Easy question: what's the most important thing about a coffee shop?
Easy answer: the coffee.
That's also the wrong answer. Or at least, it's not always the right one. This is because there is no "correct" answer to such a question. That fact doesn't apply only to coffee shops, but I'll stick with java for this edifying conceit. There are coffee places where I go for the coffee and the coffee alone, there are coffee shops I go to because they are good for working at, and there are cafe's where the decor is good enough that it makes up for any failings in the coffee.
Take Pannikin in La Jolla, for instance. The coffee there is average. It merits neither special mention nor condemnation. If I am realistic, this is the territory that 80% of coffee falls into. For the rest, 5% is outstanding and 15% is sub-par. Yet, despite it's normative coffee, Pannikin is very successful and I would rate it highly as a coffee shop, mostly because of its amazing patio.
The multi-level deck made of old, faded wood incorporates trees and geometry in a way that creates a quirky sense of original space. Such a vibe is surprisingly difficult to get right and usually comes from a sense of organic growth and patina that's charming and authentic rather than uncomfortable and forced.
I also must recommend the delicious weirdness of the "french toast muffin." Studded with chocolate chips, the batter must contain huge volumes of egg.

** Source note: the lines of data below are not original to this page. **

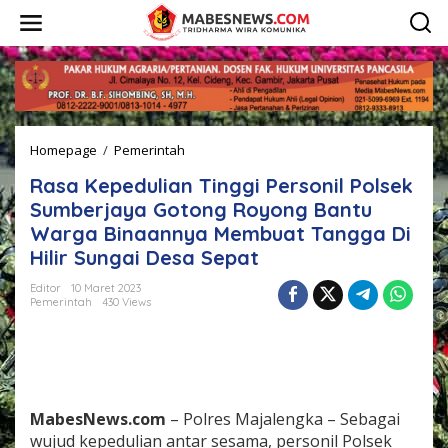
L
e
w
a
t
i
k
e
Homepage
/
Pemerintah
R
k
a
o
Rasa Kepedulian Tinggi Personil Polsek
s
n
a
t
Sumberjaya Gotong Royong Bantu
K
e
Warga Binaannya Membuat Tangga Di
e
n
Hilir Sungai Desa Sepat
p
e
Editor
10 Maret 2023
d
Pemerintah
430 Views
u
l
i
a
n
T
MabesNews.com
– Polres Majalengka – Sebagai
i
n
wujud kepedulian antar sesama, personil Polsek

The muffin threatens to break the boundary separating morning pastry and custard, indeed it is almost like a popover that never popped and instead remained dense, sweet and chewy. It's a unique sweet by any means and, while not pretty to look at, is a sugarbomb worthy of sharing.
When we are spoiled for choice, as we are with coffee shops and most other types of business, I think it's important to differentiate between specific aspects and attributes of the many, many places we might patronize. It's actually a boon that we have so many options in front of us. There are places I might go just to get an exceptional cup of coffee and places I might go just because they have comfortable spaces. In a way, no place can really be perfect in every aspect, and it's valuable that we have a plethora of restaurants, nightclubs, bakeries, and cafes that bring different things to the great potluck of commerce. Don't get me wrong, proliferation and specialization going hand in hand has had its downfalls (a totally different subject that I won't get into) but the upside of the diverse market is that we are allowed some autonomy in fulfilling our desires and, in some respects, there is a little something for everyone out there if you just know what you're looking for.